Phillips only lost three weeks from work and was able to return to full-time duties and even worked overtime. She also appears to have been able to do most of her household duties. The comparatively small limitations on her range of motion, which have improved since the accident, do not establish that her life has been significantly or seriously impacted within the contemplation of the verbal threshold statute.

We concur with the motion Judge that as a matter of law these were not such "serious" injuries within the intent of the verbal threshold statute to carry Phillips across the statutory threshold.

Finally, we note that plaintiff failed to present sufficient evidence that the car accident of May 16, 1990, rather than the subsequent car accident of August 18, 1990, caused plaintiff's condition. There was no comparative analysis which could attribute plaintiff's present condition to either or both of the two accidents as required by Polk v. Daconceicao, 268 N.J. Super. 568, 634 A.2d 135 (App. Div. 1993), where we said:

A diagnosis of aggravation of a pre-existing injury or condition must be based upon a comparative analysis of the plaintiff's residuals prior to the accident with the injuries suffered in the automobile accident at issue. This must encompass an evaluation of the medical records of the patient prior to the trauma with the objective medical evidence existent post trauma. Without a comparative analysis, the Conclusion that the pre-accident condition has been aggravated must be deemed insufficient to overcome the threshold of N.J.S.A. 39:6A-8a.

[ Id. at 575.]

By reason of the foregoing, the trial court should have granted defendant's motion for an involuntary dismissal at the Conclusion of plaintiff's case. Instead, the trial court submitted the case under special interrogatories to the jury.

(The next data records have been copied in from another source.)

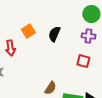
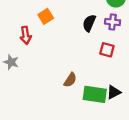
black semicircle: (54, 34) -> (89, 23), moved

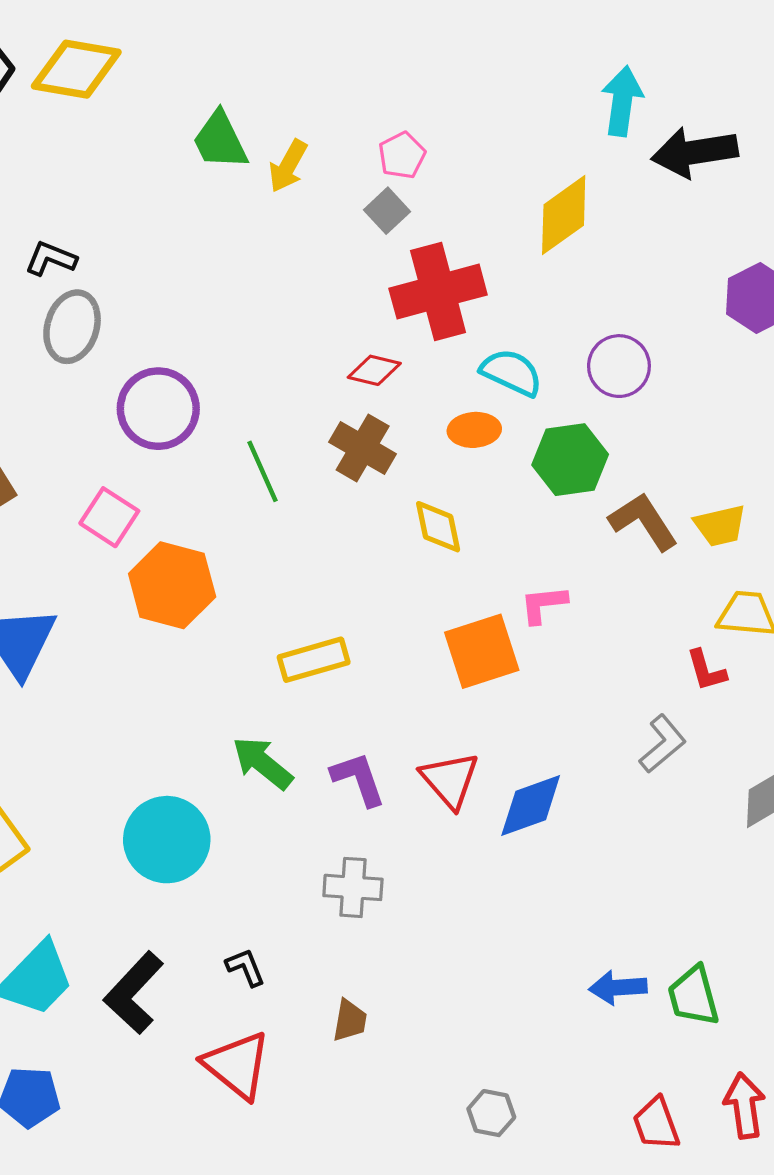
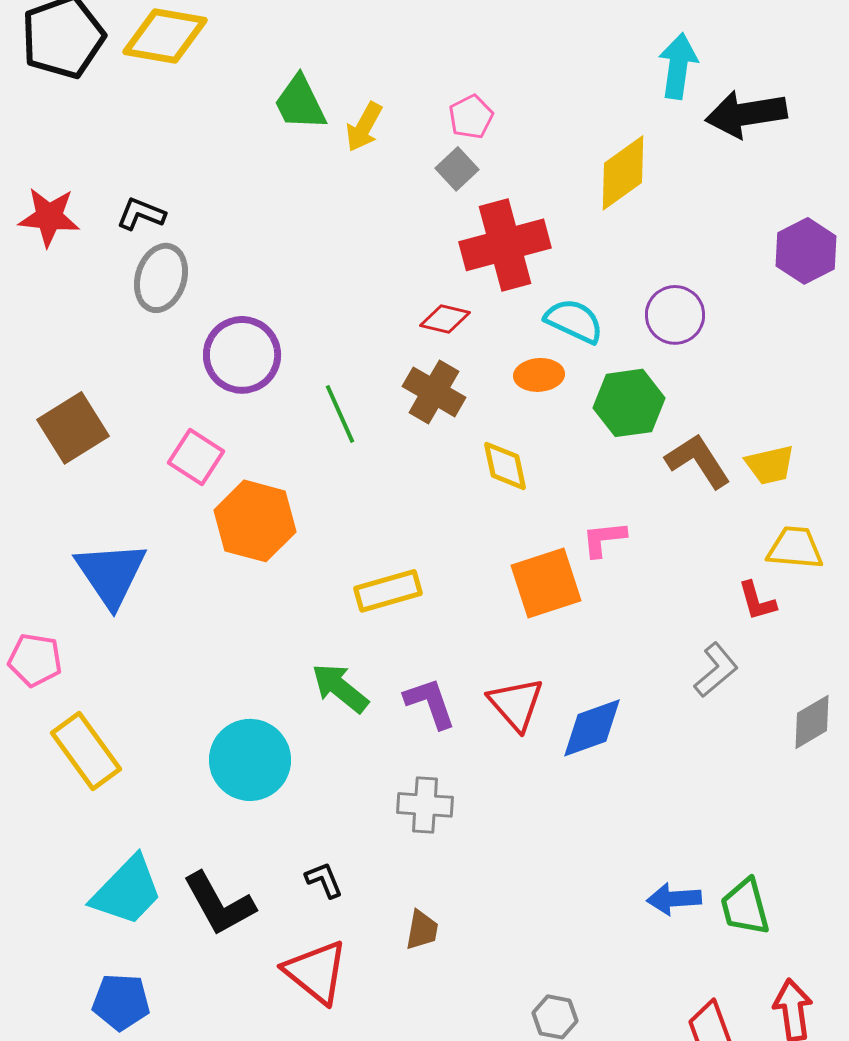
black L-shape: (134, 993) -> (219, 904), turned -72

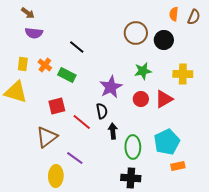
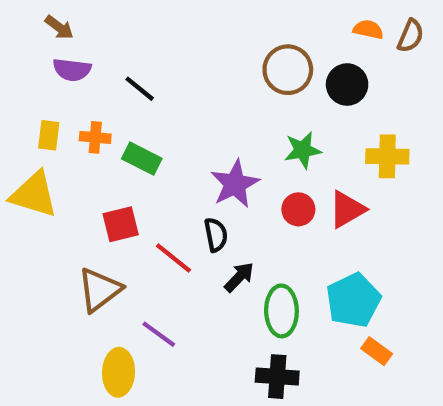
orange semicircle: (174, 14) -> (368, 29), turned 96
black line: (77, 47) -> (140, 89), moved
orange cross: (45, 65) -> (95, 137), turned -32
black arrow: (113, 131) -> (239, 277), turned 49
orange rectangle: (178, 166) -> (377, 351), turned 48

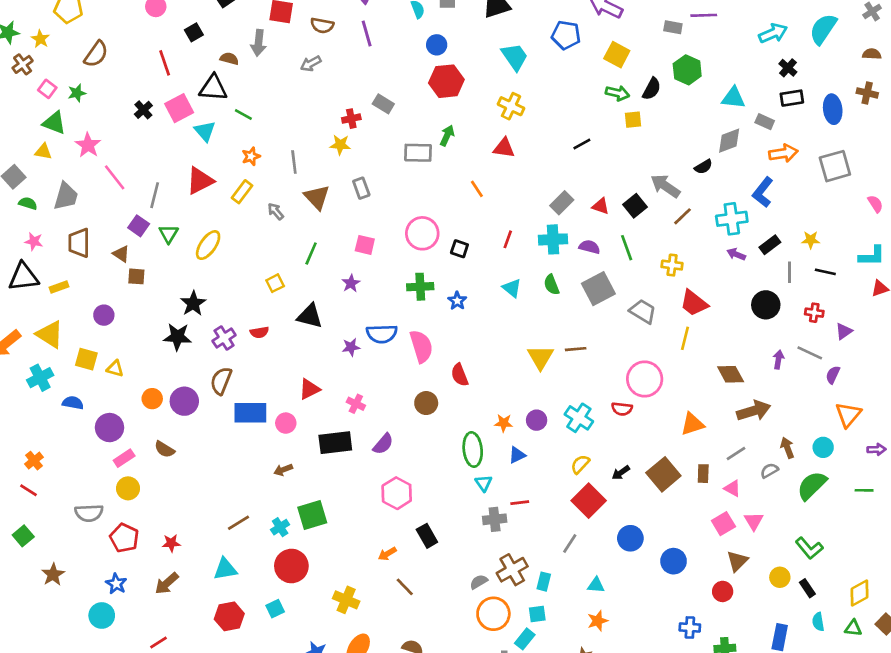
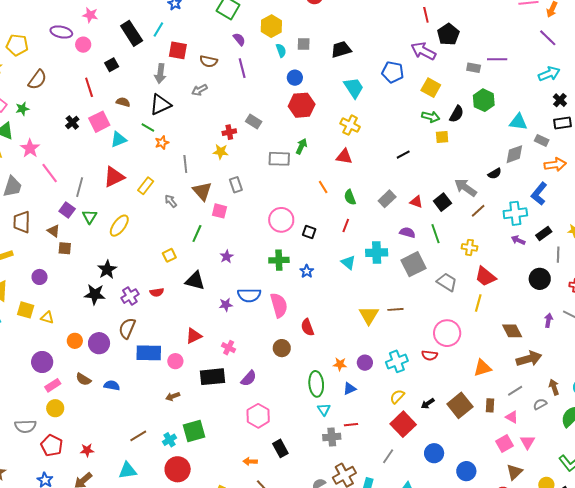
brown semicircle: (229, 59) -> (123, 102), moved
black triangle: (213, 88) -> (160, 105), moved, turned -30
cyan triangle: (205, 131) -> (119, 139), turned 48
orange star: (251, 156) -> (162, 143), moved
cyan cross: (553, 239) -> (377, 253), moved
pink square: (365, 245) -> (220, 211), moved
green semicircle: (552, 285) -> (350, 197), moved
blue semicircle: (73, 403) -> (112, 385), moved
cyan cross: (579, 418) -> (397, 361), turned 35
orange arrow: (387, 554) -> (250, 461), turned 32

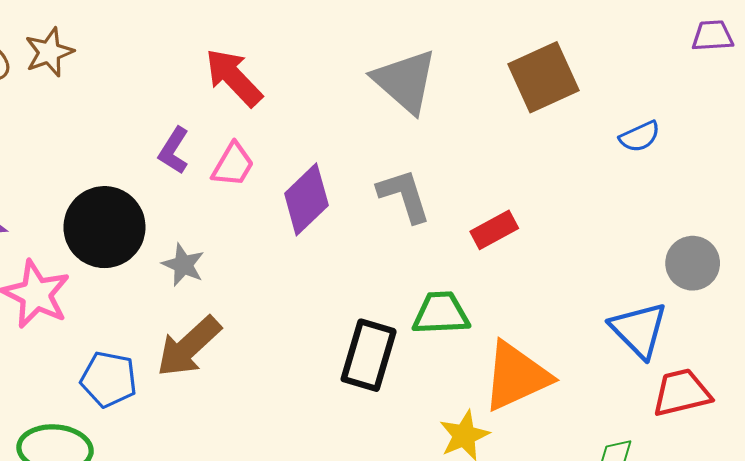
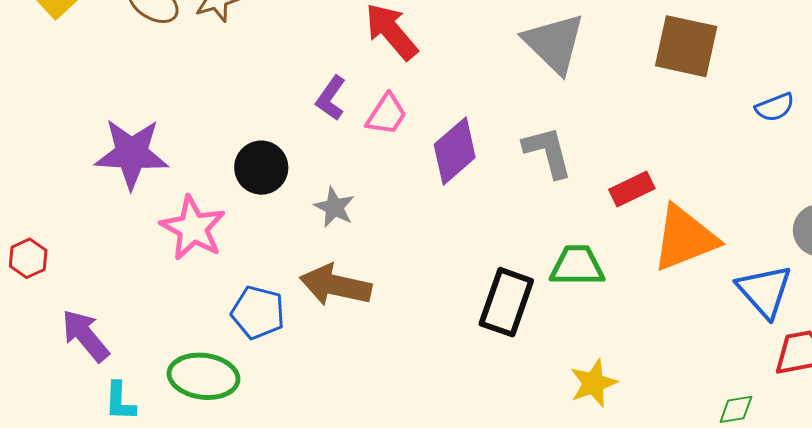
brown square: (544, 77) -> (686, 46), turned 34
black circle: (104, 227) -> (261, 168), size x0.7
brown arrow: (189, 347) -> (336, 285), turned 52
orange triangle: (516, 376) -> (685, 238), moved

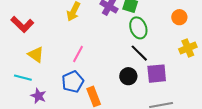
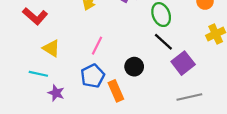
purple square: (157, 74) -> (183, 63), turned -30
black circle: (128, 76) -> (134, 67), moved

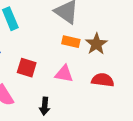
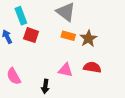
red square: (27, 68) -> (31, 35), moved
pink triangle: (64, 74) -> (65, 70), moved

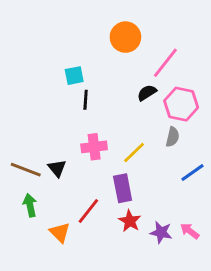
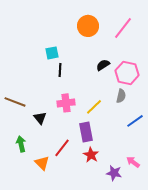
pink line: (165, 63) -> (123, 28), moved
brown line: (26, 170) -> (15, 102), moved
purple star: (161, 232) -> (114, 173), moved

Although not required to support our decision, we must mention that the jury's finding of injuries sufficient to meet the verbal threshold criteria, coupled with a damage award of $600,000, shocks our judicial conscience to the point of tainting the entire verdict. See Carey v. Lovett, 132 N.J. 44, 66, 622 A.2d 1279 (1993); Taweel v. Starn's Shoprite Supermarket, 58 N.J. 227, 231, 276 A.2d 861 (1971).

For the reasons expressed, the matter is reversed and remanded solely to enter judgment of dismissal in favor of defendant John J. Buonansonti.